Prêt pour une plongée dans l’univers de l’Antarctique ? Au préalable, évitons toute confusion entre espaces glacés. L’Arctique est une couche de glace occupant le haut de l’hémisphère Nord. On y trouve des pingouins et des habitants humains. L’Antarctique est de l’autre côté. Un continent plus grand que l’Europe, en bonne terre ferme mais essentiellement recouvert d’une banquise, situé au Pôle Sud. C’est un désert. Il n’y a pas de pyramide cachée comme dans Alien contre Predator et l’homme n’y a jamais habité. On n’y trouve pas non plus de pingouins, mais des manchots empereurs, des phoques, quelques oiseaux et aussi parfois le réalisateur Luc Jacquet (qui y avait tourné La Marche de l’Empereur).

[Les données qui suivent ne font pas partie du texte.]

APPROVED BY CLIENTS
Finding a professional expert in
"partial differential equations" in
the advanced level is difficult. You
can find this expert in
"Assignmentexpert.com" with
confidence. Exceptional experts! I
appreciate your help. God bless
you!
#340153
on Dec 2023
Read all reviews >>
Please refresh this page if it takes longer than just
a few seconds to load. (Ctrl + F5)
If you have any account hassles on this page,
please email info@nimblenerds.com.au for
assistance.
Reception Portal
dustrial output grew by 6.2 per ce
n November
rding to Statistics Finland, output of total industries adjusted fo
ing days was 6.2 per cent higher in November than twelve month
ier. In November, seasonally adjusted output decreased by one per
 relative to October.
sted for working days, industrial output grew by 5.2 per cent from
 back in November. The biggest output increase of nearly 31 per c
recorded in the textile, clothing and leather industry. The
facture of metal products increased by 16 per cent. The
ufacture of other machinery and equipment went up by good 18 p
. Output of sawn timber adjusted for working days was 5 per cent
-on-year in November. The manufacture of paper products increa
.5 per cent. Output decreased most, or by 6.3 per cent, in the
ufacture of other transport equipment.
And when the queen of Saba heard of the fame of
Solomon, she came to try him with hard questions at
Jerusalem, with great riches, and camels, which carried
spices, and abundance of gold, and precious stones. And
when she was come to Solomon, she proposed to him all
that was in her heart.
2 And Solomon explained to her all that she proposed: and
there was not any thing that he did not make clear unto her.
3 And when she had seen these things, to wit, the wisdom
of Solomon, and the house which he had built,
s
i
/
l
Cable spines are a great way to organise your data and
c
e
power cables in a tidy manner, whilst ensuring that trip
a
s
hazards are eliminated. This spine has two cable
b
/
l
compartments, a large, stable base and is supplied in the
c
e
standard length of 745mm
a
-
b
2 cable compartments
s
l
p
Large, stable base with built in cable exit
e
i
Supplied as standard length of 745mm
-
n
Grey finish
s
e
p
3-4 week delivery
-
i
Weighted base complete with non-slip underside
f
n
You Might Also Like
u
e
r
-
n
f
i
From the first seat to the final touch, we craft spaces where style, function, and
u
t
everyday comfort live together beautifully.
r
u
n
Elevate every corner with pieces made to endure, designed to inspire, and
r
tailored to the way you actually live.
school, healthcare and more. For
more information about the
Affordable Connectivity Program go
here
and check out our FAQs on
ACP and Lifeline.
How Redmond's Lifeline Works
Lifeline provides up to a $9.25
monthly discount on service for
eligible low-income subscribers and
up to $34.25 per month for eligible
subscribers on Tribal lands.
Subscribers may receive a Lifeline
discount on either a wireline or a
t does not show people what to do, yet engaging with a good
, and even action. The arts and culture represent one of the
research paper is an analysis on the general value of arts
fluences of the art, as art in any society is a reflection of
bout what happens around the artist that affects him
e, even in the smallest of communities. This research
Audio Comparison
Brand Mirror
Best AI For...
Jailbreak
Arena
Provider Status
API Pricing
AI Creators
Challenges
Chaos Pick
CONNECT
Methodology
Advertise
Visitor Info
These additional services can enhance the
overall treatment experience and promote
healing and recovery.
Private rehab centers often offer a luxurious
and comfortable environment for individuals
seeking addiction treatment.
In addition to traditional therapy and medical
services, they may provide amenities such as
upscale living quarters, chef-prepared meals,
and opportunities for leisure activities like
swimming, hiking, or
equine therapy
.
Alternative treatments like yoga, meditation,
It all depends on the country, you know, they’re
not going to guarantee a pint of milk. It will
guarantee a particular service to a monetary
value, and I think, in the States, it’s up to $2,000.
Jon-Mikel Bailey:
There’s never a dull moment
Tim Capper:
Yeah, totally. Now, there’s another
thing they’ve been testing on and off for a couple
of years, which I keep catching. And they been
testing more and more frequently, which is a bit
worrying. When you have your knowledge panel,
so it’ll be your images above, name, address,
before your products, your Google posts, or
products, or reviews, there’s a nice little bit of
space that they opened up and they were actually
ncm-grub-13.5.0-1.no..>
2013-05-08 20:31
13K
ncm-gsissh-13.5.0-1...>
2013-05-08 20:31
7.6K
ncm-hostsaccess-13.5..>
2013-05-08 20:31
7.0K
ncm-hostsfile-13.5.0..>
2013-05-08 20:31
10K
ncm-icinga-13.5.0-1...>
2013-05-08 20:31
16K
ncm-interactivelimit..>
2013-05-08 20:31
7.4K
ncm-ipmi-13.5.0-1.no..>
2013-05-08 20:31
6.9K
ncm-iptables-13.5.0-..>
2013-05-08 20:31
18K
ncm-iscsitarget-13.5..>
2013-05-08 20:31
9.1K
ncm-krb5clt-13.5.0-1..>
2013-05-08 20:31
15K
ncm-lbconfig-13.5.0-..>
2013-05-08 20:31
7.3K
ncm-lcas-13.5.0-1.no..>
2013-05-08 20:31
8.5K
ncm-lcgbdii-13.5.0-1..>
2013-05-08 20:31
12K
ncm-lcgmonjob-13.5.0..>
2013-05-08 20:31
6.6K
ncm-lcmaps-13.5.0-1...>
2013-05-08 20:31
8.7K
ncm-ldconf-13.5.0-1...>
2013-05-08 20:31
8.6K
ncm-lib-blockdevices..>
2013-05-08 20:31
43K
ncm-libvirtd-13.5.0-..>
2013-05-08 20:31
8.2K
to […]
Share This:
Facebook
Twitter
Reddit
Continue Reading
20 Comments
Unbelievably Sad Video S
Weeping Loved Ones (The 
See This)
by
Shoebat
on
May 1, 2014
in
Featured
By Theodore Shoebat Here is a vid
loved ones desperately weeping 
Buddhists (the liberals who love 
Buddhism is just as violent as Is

Les vigognes du bout du monde. (© Paprika Films / Aster)

Pôle Sud et pas Pôle Nord

Celui-ci est l’auteur de cette étrange exposition consacrée à une région longtemps inconnue, qu’il s’emploie à mieux faire connaître. On avait particulièrement apprécié, comme les glaçons dans le pastis, sa précédente exposition, Antarctica, résultante d’une expédition de 2015, dix ans après La Marche de l’Empereur, et présentée au Musée des Confluences en 2016. Le procédé de ce qui n’est pas vraiment une suite, mais plutôt un appendice, est aussi simple que concis. Un couloir sonorisé, avec des sons de navire en milieu venteux à l’assaut d’une mer intranquille, retrace l’histoire de la découverte de l’Antarctique à l’aide d’une succession de cartes. Les débuts antiques de la prescience d’une terre australe donnaient lieu à l’exaltation des imaginaires, et à des représentations fantaisistes, puisque personne n’y était jamais allé. Puis Magellan découvrit le détroit auquel il donnera son nom. Il faudra attendre 1819 pour que William Smith découvre officiellement le continent austral.

Sublime désert de l’Antarctique capté par Luc Jacquet.

Noir et blanc et immersion

Le spectateur débouche ensuite dans une salle, au centre de laquelle tourne un gros cube évoquant un glaçon. Sur quatre de ses faces est projetée une succession de cinq films en noir et blanc. Au plafond, des glaçons en mouvement donnent l’impression d’être en dessous d’un champ de glace. Sur les murs, un autre grand écran et aussi des citations d’explorateurs : « D’où vient cette étrange attirance de ces régions polaires, si puissante, si tenace, qu’après en être revenu on oublie les fatigues morales et physiques pour ne songer qu’à retourner vers elles ? », résumait le commandant Charcot. Il y a les images, souvent magnifiques, l’attrait de la rudesse des débuts ou d’une fin du monde, amplifié par la bichromie en noir et blanc.

Luc Jacquet, l’ordonnateur de Terra incognita.

Un voyage sonore dans le musée des Confluences

Et puis il y a le son, omniprésent, omniscient, plus grand que soi. Des craquements de glace, de rares chants d’oiseaux, le vent puissant, des crissements de pas. L’immersion est totale, beaucoup moins dangereuse que l’originale, où l’on a vite fait de mourir gelé sur place. Pour tout voir, il faut rester 40 minutes (assis sur un faux glaçon). Les spectateurs voient l’ensemble pour la plupart jusqu’au bout. Le dispositif est aussi simple que l’espace révélé semble infini. Le message, évident, de préservation de la planète, se passe de tout commentaire en favorisant l’introspection, en toute beauté sauvage.